2. Testicular azoospermia
In this situation the testes are abnormal, atrophic, or absent, and sperm production severely disturbed to absent. FSH levels tend to be elevated (hypergonadotropic) as the feedback loop is interrupted( Testicular failure). The condition is seen in 49-93% of men with azoospermia. Testicular failure includes absence of failure production as well as low production and maturation arrest during the process of spermatogenesis.

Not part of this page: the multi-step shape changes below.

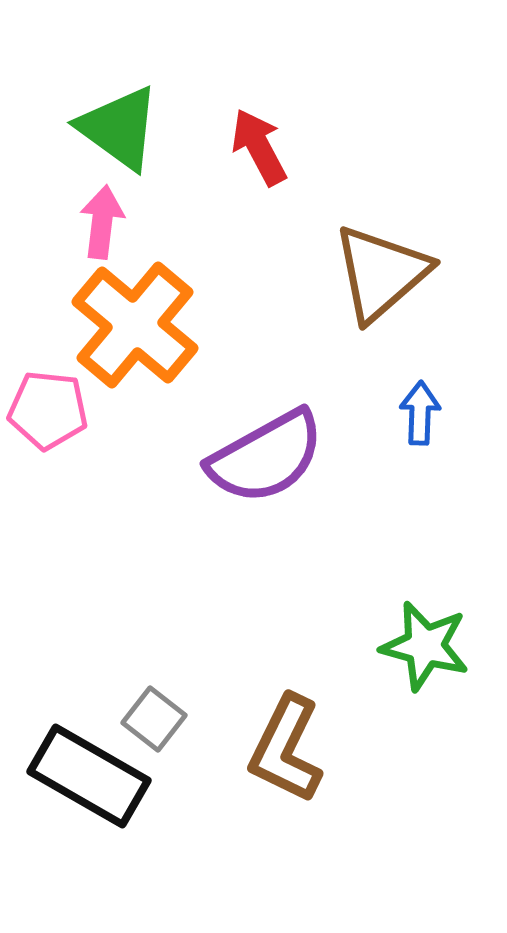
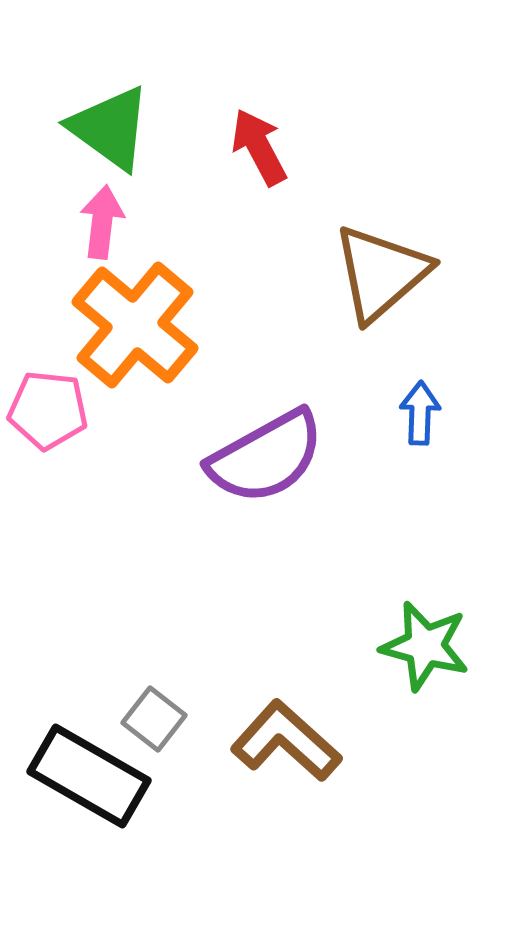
green triangle: moved 9 px left
brown L-shape: moved 8 px up; rotated 106 degrees clockwise
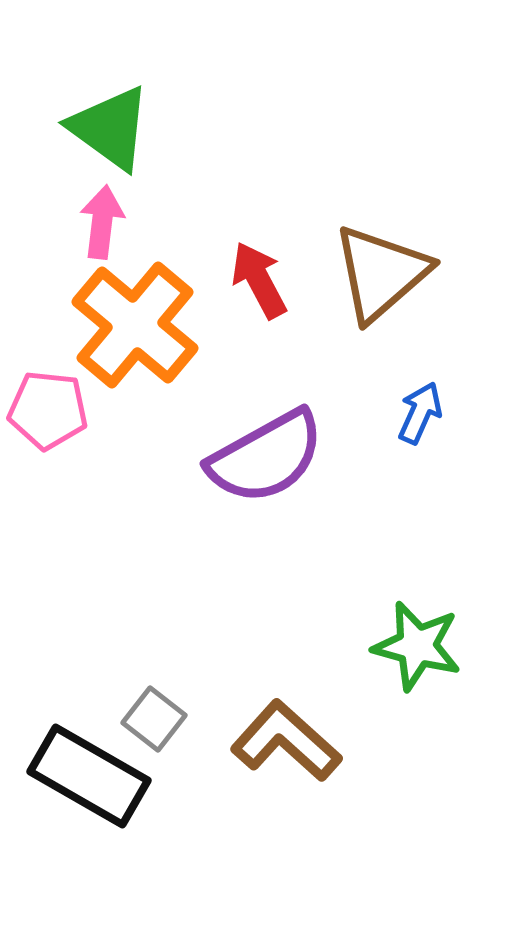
red arrow: moved 133 px down
blue arrow: rotated 22 degrees clockwise
green star: moved 8 px left
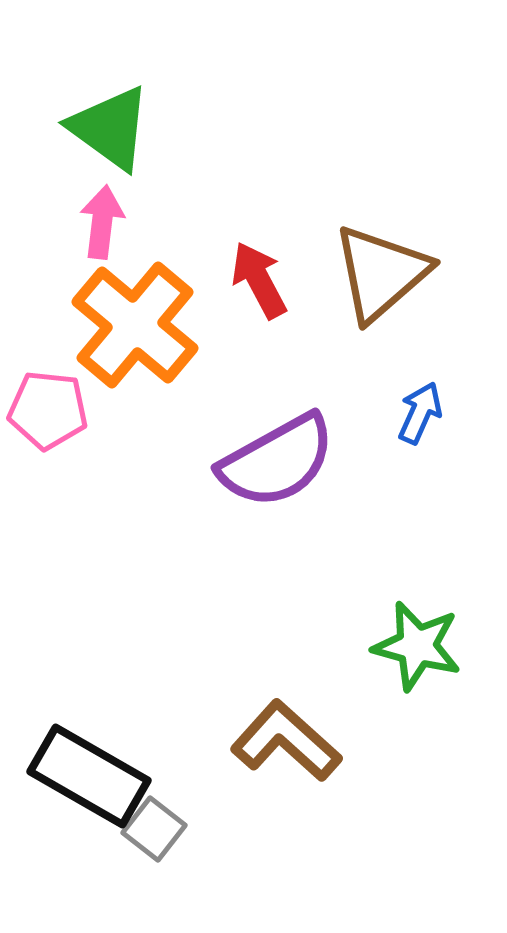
purple semicircle: moved 11 px right, 4 px down
gray square: moved 110 px down
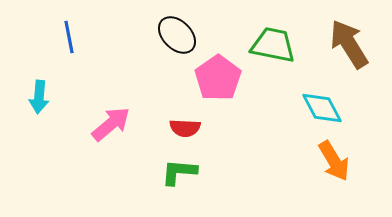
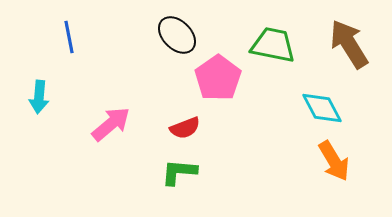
red semicircle: rotated 24 degrees counterclockwise
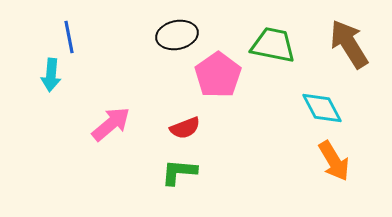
black ellipse: rotated 57 degrees counterclockwise
pink pentagon: moved 3 px up
cyan arrow: moved 12 px right, 22 px up
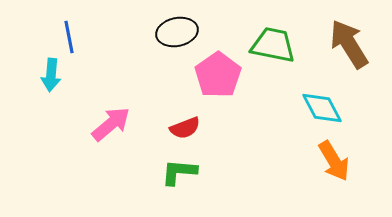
black ellipse: moved 3 px up
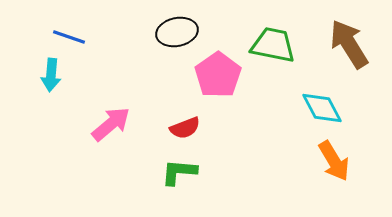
blue line: rotated 60 degrees counterclockwise
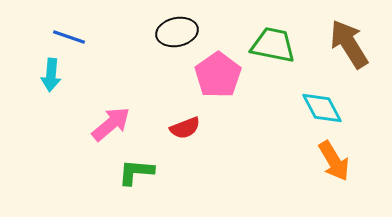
green L-shape: moved 43 px left
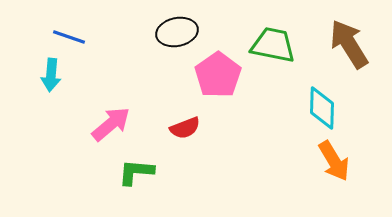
cyan diamond: rotated 30 degrees clockwise
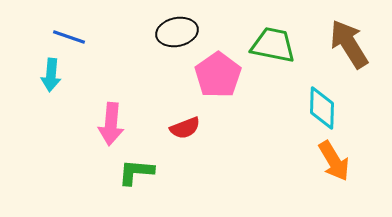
pink arrow: rotated 135 degrees clockwise
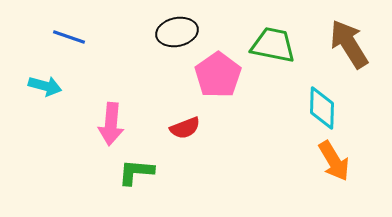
cyan arrow: moved 6 px left, 11 px down; rotated 80 degrees counterclockwise
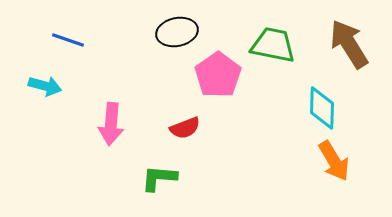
blue line: moved 1 px left, 3 px down
green L-shape: moved 23 px right, 6 px down
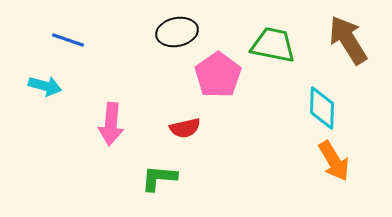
brown arrow: moved 1 px left, 4 px up
red semicircle: rotated 8 degrees clockwise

Causes for testicular failure include congenital issues such as in certain genetic conditions (e.g. Klinefelter syndrome), some cases of cryptorchidism or Sertoli cell-only syndrome as well as acquired conditions by infection (orchitis), surgery (trauma, cancer), radiation, or other causes. Mast cells releasing inflammatory mediators appear to directly suppress sperm motilityin a potentially reversible manner, and may be a common pathophysiological mechanism for many causes leading to inflammation
Generally, men with unexplained hypergonadotropic azoospermia need to undergo a chromosomal evaluation.
3. Posttesticular azoospermia
In posttesticular azoospermia sperm are produced but not ejaculated, a condition that affects 7-51% of azoospermic men.The main cause is a physical obstruction (obstructive azoospermia) of the posttesticular genital tracts. The most common reason is a vasectomy done to induce contraceptive sterility.[5] Other obstructions can be congenital (example agenesis of the vas deferens as seen in certain cases of cystic fibrosis) or acquired, such as ejaculatory duct obstruction for instance by infection.
Ejaculatory disorders include retrograde ejaculation and anejaculation; in these conditions sperm are produced but not expelled.